1.8 The Proponent may elect to construct the project in stages. In this case, these conditions of approval may be complied with separately for each stage, as relevant."
  1. Goldwind submits that the foregoing provision requires Goldwind (and any proponent or developer of the Development) to abide by any determination of Native Title and the conditions that would accrue as a consequence thereof.

  1. The objections made to the approval were dealt with by the Minister and the Land and Environment Court. There is, further to any such objection, one active Native Title claim in respect of land within the Upper Lachlan Shire, of which Gullen Range forms part. This is a claim by the Gundungurra Tribal Council Aboriginal Corporation, currently before the Federal Court of Australia in matter number NSD 6060/98 and before the National Native Title Tribunal, matter number NC 97/7. That claim has yet to be determined.

  1. There is another unregistered Native Title claim by the same Tribal Council. Neither of those claims is in mediation. Neither of them has been determined. Neither of them seems, on the scant material before the Court, to include the land upon which the Development will occur.

Principles for summary disposal

  1. As earlier stated, Goldwind moves under UCPR r 13.4, which is in the following terms:

"13.4 Frivolous and vexatious proceedings

(1) If in any proceedings it appears to the court that in relation to the proceedings generally or in relation to any claim for relief in the proceedings:


(b) no reasonable cause of action is disclosed, or

(c) the proceedings are an abuse of the process of the court,

the court may order that the proceedings be dismissed generally or in relation to that claim.

(2) The court may receive evidence on the hearing of an application for an order under subrule (1)."

  1. The basis upon which Goldwind seeks an order under UCPR r 13.4 is that the proceedings disclose no reasonable cause of action: UCPR r 13.4(1)(b).

  1. The power to dismiss a claim at an interlocutory stage on the basis of there being no reasonable cause of action is an extreme measure, to be exercised only where appropriate and only where the defect in the claim is clearly established. Where the success of the claim before the Court involves an issue of fact that is open to be agitated before the Court, summary dismissal is inappropriate: see General Steel Industries Inc v Commissioner for Railways (NSW) [1964] HCA 69; (1964) 112 CLR 125; Peter Kent Development Pty Ltd v ANZ Banking Group Ltd [1980] NSWSC 1; Cox v Journeaux (No 2) [1935] HCA 48; (1935) 52 CLR 713.

  1. In Cox v Journeaux, the High Court dealt with a claim involving allegations of conspiracy and fraud. In the course of the judgment, Dixon J said, at 720:

"The inherent jurisdiction of the Court to stay an action as vexatious is to be exercised only when the action is clearly without foundation and when to allow it to proceed would impose a hardship upon the defendants which may be avoided without risk of injustice to the plaintiff.

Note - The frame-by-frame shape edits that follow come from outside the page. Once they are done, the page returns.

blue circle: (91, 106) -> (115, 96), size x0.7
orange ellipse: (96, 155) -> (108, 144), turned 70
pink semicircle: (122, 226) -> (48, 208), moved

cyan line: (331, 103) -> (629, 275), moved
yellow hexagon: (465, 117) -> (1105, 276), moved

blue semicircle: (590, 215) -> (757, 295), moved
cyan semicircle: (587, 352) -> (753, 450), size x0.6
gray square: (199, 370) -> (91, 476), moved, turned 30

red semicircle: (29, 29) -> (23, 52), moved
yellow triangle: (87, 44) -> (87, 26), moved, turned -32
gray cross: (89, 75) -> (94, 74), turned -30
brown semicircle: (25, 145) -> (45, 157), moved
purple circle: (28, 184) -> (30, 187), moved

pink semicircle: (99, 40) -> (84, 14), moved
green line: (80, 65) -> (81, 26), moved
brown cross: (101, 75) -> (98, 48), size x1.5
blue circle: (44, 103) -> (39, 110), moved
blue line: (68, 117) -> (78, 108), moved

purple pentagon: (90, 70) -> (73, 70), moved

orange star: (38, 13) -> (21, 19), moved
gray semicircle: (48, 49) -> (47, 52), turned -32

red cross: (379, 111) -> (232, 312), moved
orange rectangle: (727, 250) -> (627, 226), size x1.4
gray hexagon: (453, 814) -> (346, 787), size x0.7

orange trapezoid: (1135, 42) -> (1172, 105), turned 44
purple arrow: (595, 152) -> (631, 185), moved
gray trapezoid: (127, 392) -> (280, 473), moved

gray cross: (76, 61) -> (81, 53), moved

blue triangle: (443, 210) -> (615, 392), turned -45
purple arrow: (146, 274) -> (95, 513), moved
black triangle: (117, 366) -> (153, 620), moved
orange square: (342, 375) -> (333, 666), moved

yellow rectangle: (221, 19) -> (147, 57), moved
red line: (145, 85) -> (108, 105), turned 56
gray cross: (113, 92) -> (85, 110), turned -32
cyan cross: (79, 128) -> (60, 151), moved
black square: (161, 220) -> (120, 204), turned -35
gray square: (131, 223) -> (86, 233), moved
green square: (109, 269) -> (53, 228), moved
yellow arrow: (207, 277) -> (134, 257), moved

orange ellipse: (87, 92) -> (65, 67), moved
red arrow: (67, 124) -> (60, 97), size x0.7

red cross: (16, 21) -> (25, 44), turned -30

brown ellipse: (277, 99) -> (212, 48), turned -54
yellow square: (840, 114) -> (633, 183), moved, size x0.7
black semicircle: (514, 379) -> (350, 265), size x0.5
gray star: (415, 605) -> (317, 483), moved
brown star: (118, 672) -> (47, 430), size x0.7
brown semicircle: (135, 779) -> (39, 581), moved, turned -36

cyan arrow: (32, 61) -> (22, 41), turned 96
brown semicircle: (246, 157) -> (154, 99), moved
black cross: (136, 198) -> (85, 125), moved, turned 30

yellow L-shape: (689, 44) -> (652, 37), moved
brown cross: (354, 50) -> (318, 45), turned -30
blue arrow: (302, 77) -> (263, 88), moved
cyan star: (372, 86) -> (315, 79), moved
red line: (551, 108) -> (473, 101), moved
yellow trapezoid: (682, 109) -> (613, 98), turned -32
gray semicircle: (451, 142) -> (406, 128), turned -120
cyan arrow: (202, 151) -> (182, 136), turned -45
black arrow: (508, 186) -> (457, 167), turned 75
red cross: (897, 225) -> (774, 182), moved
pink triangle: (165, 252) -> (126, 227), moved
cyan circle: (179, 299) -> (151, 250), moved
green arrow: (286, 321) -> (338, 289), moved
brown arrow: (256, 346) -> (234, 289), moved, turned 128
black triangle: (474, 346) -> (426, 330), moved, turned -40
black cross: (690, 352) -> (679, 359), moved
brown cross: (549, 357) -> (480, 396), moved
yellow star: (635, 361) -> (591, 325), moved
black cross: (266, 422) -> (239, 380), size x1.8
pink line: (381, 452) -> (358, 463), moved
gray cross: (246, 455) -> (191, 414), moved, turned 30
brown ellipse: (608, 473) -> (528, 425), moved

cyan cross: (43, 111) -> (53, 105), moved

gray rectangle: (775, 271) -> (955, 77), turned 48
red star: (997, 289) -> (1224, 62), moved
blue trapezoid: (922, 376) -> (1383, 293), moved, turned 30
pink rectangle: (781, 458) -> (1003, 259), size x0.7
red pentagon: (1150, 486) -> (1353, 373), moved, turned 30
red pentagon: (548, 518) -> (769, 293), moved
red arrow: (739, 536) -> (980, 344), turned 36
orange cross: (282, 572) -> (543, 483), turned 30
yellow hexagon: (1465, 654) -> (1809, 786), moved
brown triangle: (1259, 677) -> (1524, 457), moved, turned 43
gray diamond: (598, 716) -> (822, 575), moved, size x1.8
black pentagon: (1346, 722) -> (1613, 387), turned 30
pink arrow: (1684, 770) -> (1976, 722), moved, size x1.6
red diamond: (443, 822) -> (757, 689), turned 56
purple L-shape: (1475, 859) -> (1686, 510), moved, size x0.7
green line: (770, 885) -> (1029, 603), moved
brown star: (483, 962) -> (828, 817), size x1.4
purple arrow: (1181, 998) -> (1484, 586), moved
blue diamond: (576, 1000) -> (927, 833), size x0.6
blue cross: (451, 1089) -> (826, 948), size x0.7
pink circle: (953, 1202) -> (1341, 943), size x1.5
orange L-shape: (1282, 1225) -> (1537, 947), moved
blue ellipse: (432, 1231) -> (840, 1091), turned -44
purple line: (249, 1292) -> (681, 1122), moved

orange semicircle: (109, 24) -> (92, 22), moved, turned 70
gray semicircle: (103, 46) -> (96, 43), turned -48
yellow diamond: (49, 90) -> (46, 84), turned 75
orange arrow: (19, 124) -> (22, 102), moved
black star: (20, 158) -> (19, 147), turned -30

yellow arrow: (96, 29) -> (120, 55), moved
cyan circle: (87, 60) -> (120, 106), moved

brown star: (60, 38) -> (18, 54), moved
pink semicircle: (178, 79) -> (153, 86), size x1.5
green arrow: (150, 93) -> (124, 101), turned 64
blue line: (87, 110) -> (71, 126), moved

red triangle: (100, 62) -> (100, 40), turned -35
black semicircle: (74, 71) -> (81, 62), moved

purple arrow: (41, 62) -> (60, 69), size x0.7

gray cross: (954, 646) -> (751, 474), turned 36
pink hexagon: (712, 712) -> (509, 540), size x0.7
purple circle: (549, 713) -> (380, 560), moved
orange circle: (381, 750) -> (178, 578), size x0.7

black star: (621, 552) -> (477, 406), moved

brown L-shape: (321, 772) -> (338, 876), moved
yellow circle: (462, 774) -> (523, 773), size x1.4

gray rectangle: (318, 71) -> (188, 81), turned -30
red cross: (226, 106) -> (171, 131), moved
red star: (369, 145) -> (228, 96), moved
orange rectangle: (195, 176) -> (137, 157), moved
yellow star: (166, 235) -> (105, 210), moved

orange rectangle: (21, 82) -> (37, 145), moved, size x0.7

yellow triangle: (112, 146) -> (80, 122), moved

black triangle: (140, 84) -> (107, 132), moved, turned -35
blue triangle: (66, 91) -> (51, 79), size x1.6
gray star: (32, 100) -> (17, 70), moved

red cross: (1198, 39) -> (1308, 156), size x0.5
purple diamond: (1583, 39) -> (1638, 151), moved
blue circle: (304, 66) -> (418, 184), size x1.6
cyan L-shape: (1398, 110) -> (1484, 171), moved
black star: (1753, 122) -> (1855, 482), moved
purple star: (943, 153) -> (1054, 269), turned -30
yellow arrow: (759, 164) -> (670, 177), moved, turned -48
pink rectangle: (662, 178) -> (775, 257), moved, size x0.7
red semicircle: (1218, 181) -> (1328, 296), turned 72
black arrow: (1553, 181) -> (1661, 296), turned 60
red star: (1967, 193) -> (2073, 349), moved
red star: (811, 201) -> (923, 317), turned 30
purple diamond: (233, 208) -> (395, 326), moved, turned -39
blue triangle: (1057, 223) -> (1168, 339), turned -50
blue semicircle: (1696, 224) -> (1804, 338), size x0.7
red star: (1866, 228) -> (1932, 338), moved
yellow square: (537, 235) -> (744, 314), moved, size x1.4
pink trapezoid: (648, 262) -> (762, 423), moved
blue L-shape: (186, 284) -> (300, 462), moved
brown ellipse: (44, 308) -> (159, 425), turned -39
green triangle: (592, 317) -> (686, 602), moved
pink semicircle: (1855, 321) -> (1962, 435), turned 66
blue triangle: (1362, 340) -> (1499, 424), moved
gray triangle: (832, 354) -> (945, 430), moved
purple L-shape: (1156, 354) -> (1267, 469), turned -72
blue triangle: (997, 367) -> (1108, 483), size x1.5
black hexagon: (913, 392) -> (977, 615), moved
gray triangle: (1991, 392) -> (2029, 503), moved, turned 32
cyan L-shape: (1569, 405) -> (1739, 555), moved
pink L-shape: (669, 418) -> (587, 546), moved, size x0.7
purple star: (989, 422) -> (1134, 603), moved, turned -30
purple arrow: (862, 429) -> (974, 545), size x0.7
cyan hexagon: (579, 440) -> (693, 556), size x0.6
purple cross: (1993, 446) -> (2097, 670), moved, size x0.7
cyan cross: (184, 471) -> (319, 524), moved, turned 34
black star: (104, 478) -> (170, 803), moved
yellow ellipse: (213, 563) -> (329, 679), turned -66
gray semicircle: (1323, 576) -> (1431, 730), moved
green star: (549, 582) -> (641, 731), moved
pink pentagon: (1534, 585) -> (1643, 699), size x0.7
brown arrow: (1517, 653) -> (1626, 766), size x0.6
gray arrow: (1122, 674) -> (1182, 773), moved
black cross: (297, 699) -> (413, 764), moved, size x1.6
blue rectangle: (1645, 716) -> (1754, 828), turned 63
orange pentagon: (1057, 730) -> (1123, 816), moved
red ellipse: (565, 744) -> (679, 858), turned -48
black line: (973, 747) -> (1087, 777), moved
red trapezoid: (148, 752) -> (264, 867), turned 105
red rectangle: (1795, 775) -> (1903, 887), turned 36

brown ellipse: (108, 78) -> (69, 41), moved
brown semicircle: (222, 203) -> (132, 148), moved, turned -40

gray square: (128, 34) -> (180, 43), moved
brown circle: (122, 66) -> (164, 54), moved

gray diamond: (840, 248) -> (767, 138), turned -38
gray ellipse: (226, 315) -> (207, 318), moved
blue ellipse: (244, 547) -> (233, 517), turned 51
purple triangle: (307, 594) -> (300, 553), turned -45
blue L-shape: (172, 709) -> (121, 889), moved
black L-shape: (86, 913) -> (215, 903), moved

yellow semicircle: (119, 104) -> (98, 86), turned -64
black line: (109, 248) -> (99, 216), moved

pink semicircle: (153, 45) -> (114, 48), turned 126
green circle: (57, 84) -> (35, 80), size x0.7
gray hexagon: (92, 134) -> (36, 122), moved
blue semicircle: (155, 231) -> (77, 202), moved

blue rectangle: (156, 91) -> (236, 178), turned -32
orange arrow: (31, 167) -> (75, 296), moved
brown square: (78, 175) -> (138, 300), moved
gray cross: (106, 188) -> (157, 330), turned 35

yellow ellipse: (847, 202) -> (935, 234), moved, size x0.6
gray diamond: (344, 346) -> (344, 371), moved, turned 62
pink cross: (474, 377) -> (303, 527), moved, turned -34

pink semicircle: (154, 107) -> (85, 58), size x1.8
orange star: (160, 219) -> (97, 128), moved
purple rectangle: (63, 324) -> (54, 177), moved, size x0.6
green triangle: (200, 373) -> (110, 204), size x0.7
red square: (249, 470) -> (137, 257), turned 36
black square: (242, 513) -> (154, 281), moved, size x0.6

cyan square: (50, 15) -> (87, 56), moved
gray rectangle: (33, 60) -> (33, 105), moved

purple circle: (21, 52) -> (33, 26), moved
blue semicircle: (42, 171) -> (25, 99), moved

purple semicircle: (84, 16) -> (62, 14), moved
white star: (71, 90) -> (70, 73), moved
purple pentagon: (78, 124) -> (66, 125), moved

The principle, in general paramount, that a claim honestly made by a suitor for judicial relief must be investigated and decided in the manner appointed, must be observed. A litigant is entitled to submit for determination according to the due course of procedure a claim which he believes he can establish, although its foundation may in fact be slender. It is only when to permit it to proceed would amount to an abuse of jurisdiction, or would clearly inflict unnecessary injustice upon the opposite party that a suit should be stopped. But the Court is not concluded by the manner in which the litigant formulates his case in his pleadings. It may consider the undisputed facts. Further, it is not limited to cases where there is no dispute of fact."
  1. Further to the foregoing, there is the possible effect of s 56 of the Civil Procedure Act, which imposes upon parties and the Court a duty to facilitate the just, quick and cheap resolution of the real issues in dispute.

Consideration

  1. The first difficulty that Mr Mortimer faces is that Goldwind is not the developer of the wind farm; Epuron Pty Ltd is. Both companies are part of the Goldwind Group. Nevertheless, an order that would issue against Goldwind will not succeed in halting the Development.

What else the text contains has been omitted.